## Directions for this task
In the data that follows, find the line with "Maxíka a Agátku"; transcribe it, every later line up to the one with "nejvyšší částka, jaká kdy by", and that line as well, exactly and with no others.

## Entries provided
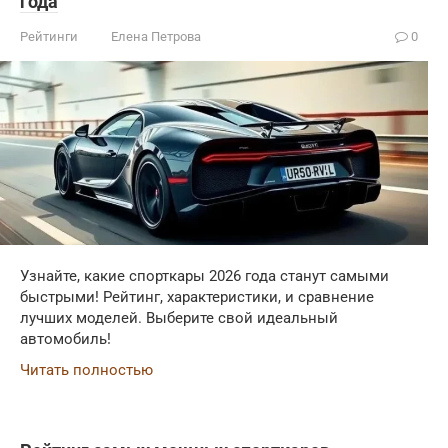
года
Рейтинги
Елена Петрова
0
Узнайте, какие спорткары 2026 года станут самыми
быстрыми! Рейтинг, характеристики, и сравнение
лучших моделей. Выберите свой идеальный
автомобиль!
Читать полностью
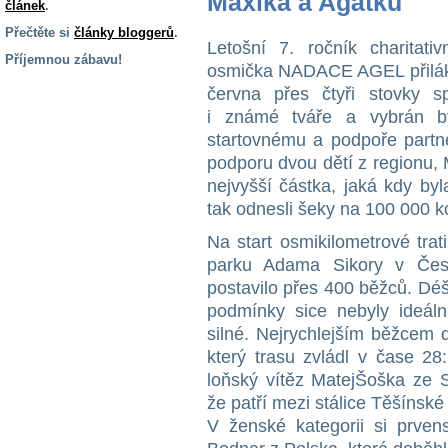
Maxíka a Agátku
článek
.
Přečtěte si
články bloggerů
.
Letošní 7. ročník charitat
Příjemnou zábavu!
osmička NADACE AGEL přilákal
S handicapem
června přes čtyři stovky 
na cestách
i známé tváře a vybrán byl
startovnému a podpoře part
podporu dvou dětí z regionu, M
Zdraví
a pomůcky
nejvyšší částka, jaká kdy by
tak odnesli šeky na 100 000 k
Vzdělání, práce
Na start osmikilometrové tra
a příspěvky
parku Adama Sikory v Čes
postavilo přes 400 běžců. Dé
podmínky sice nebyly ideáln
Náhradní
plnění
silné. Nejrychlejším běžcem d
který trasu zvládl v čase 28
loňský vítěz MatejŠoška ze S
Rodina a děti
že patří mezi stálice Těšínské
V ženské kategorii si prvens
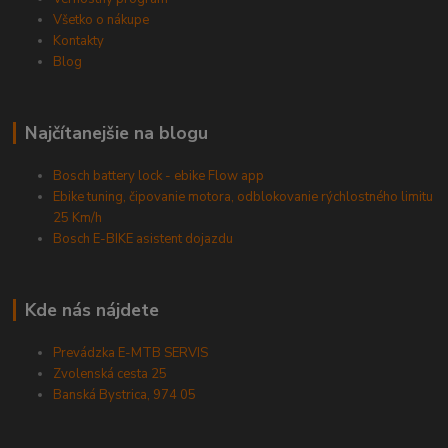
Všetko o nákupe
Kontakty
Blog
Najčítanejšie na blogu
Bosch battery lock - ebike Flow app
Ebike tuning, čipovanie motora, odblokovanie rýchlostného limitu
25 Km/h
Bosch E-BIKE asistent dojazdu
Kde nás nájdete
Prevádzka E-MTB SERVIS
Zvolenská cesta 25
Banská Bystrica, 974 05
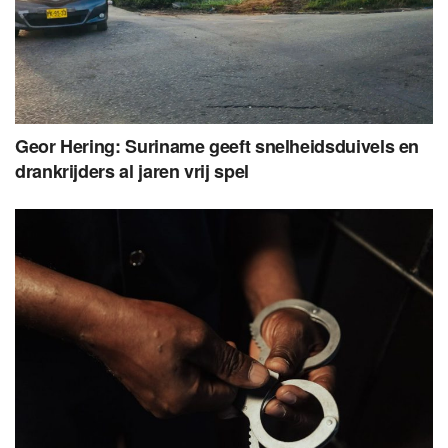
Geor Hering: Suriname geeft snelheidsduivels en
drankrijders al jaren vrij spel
---
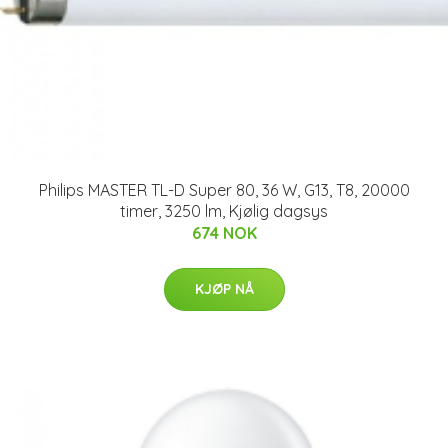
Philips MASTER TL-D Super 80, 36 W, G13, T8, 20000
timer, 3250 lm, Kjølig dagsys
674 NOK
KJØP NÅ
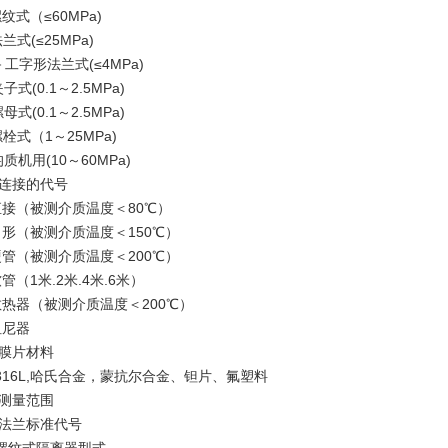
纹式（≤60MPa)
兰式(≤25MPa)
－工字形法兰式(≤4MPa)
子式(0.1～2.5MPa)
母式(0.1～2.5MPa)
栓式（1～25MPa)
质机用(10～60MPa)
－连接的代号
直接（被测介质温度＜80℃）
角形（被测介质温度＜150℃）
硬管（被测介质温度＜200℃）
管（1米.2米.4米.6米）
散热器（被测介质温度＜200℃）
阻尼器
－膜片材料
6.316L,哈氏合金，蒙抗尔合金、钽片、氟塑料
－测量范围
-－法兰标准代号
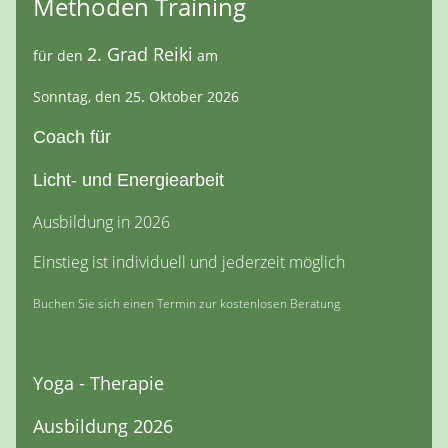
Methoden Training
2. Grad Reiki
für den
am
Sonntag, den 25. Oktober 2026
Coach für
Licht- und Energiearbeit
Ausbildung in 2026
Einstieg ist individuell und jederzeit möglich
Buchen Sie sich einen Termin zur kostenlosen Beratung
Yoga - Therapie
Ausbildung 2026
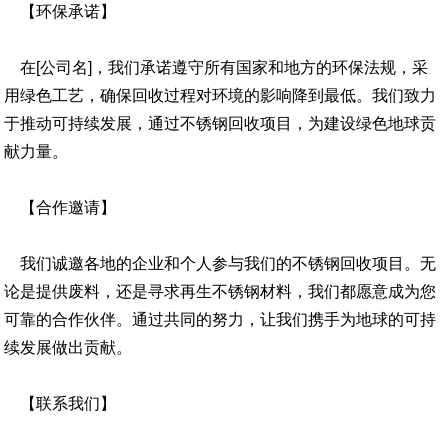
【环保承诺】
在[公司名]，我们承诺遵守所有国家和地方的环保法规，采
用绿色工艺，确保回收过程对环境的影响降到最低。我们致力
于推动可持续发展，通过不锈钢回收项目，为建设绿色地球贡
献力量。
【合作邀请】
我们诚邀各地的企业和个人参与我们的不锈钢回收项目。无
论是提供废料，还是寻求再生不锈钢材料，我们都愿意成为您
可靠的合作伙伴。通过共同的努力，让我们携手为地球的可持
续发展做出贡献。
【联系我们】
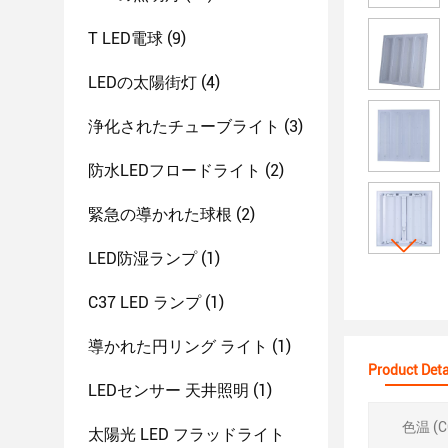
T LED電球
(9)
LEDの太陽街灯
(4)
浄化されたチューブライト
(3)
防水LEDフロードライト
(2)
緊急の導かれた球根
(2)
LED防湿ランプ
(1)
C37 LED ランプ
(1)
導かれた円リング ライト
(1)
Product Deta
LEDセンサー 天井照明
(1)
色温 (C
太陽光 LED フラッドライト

## Written response
Maxíka a Agátku
článek
.
Přečtěte si
články bloggerů
.
Letošní 7. ročník charitat
Příjemnou zábavu!
osmička NADACE AGEL přilákal
S handicapem
června přes čtyři stovky 
na cestách
i známé tváře a vybrán byl
startovnému a podpoře part
podporu dvou dětí z regionu, M
Zdraví
a pomůcky
nejvyšší částka, jaká kdy by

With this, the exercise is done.